The response should hold each line from the entries below where "sotul" is found.

Data excerpts:
Content starts

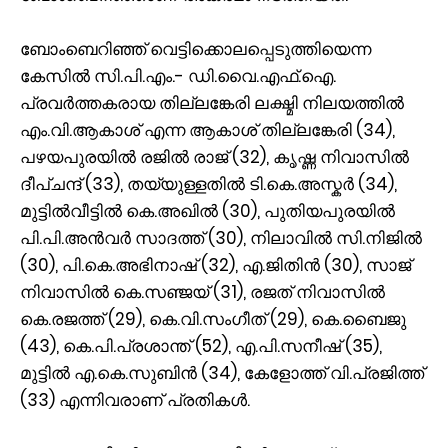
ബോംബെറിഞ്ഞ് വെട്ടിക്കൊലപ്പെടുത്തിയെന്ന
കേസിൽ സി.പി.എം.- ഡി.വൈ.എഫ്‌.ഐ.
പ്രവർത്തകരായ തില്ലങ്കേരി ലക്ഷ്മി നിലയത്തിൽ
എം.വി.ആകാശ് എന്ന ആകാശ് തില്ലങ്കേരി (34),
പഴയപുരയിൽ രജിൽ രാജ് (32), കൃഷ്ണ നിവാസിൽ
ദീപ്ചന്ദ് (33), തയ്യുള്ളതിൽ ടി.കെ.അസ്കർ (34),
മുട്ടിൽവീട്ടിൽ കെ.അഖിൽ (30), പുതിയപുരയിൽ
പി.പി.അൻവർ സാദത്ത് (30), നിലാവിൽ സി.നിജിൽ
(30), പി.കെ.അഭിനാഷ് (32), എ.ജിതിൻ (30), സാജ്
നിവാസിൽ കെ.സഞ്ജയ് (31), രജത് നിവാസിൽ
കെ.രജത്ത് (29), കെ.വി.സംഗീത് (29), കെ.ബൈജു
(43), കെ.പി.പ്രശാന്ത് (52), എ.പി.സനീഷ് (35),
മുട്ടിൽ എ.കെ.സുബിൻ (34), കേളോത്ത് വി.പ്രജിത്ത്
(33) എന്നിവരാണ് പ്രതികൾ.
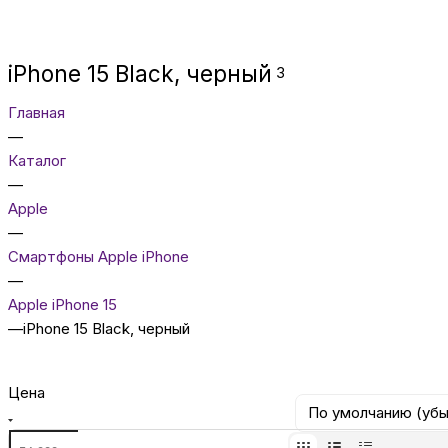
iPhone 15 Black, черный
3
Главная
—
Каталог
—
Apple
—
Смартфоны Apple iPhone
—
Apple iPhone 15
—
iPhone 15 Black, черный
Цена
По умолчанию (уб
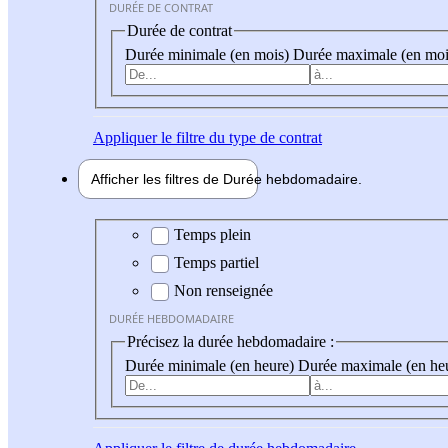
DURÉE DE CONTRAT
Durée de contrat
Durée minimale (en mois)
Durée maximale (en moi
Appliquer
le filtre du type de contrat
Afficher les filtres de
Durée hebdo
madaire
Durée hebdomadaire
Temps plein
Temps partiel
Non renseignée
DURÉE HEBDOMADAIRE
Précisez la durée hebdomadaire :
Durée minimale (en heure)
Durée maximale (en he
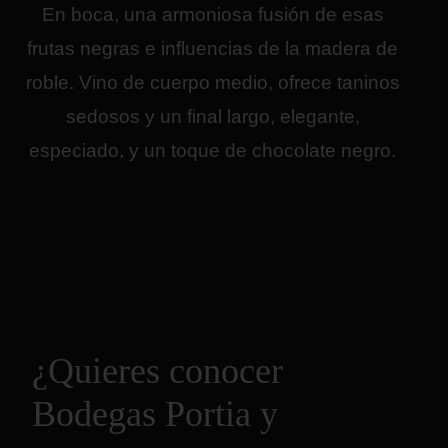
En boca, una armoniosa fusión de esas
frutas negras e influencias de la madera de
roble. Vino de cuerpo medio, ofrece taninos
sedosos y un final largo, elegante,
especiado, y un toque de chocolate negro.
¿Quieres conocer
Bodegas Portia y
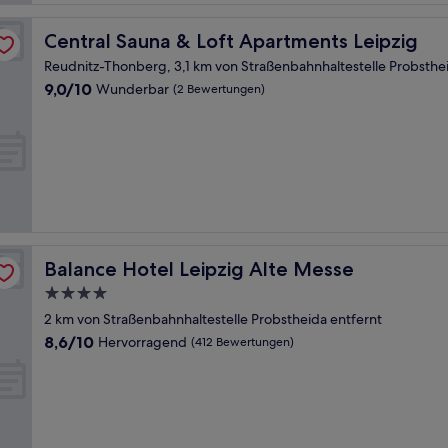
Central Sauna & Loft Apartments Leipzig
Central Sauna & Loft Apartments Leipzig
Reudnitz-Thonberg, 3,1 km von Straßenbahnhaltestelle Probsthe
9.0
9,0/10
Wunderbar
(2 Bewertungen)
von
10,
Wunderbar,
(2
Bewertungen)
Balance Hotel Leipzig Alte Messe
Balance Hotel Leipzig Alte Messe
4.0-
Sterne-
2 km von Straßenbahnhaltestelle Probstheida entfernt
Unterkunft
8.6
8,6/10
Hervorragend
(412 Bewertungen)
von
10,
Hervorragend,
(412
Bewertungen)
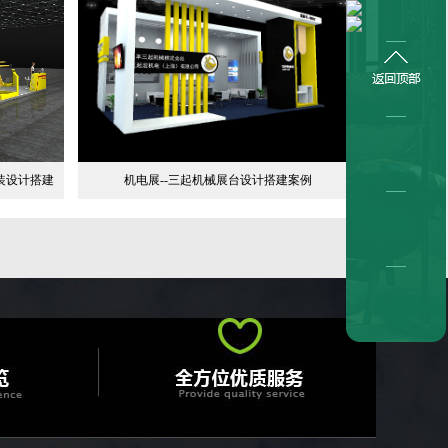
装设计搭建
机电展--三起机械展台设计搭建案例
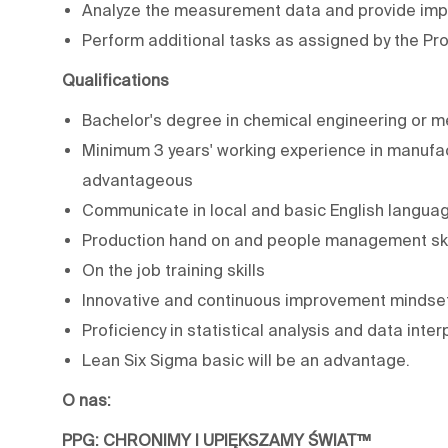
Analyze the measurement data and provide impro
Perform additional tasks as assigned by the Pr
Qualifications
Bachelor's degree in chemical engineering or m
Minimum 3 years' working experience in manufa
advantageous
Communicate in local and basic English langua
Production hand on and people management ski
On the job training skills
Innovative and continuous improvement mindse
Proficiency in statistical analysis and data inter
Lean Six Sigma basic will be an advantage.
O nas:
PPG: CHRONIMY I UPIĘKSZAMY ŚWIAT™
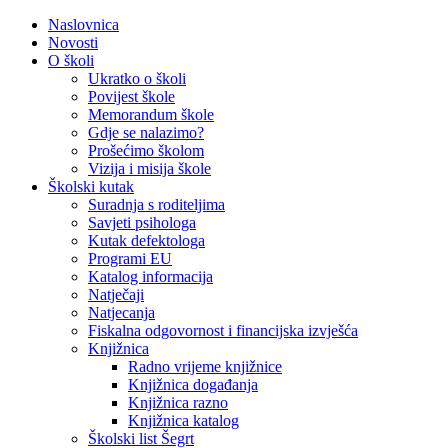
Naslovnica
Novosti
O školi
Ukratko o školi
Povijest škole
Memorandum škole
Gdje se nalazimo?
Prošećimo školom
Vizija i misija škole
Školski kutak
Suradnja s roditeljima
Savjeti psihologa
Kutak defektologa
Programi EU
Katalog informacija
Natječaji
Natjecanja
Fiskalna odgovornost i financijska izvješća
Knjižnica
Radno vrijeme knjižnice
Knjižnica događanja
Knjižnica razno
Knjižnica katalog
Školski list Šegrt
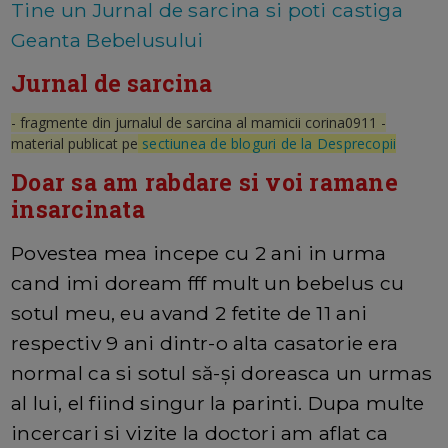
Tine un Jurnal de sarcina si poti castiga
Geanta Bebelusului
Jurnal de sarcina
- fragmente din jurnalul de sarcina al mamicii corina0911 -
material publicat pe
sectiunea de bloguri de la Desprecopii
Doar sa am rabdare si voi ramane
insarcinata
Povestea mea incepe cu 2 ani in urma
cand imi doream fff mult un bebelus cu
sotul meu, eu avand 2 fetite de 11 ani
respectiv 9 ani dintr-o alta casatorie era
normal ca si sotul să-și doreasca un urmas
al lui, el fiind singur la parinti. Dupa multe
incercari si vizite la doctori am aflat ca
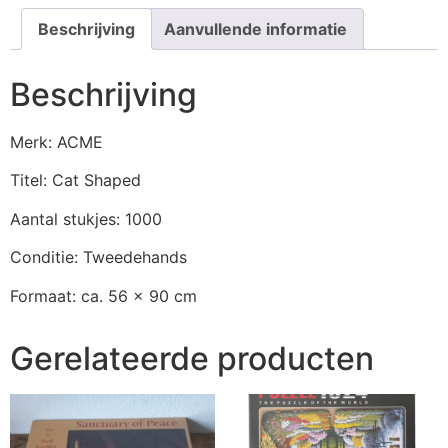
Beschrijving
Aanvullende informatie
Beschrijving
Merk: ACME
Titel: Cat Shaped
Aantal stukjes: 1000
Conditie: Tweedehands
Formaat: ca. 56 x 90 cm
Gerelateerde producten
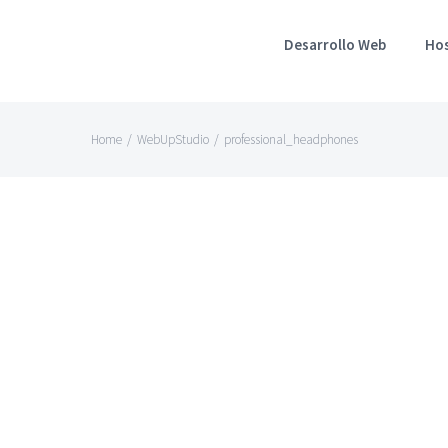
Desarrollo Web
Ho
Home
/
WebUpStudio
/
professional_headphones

Content ends

## Finished exercise
sotul meu, eu avand 2 fetite de 11 ani
normal ca si sotul să-și doreasca un urmas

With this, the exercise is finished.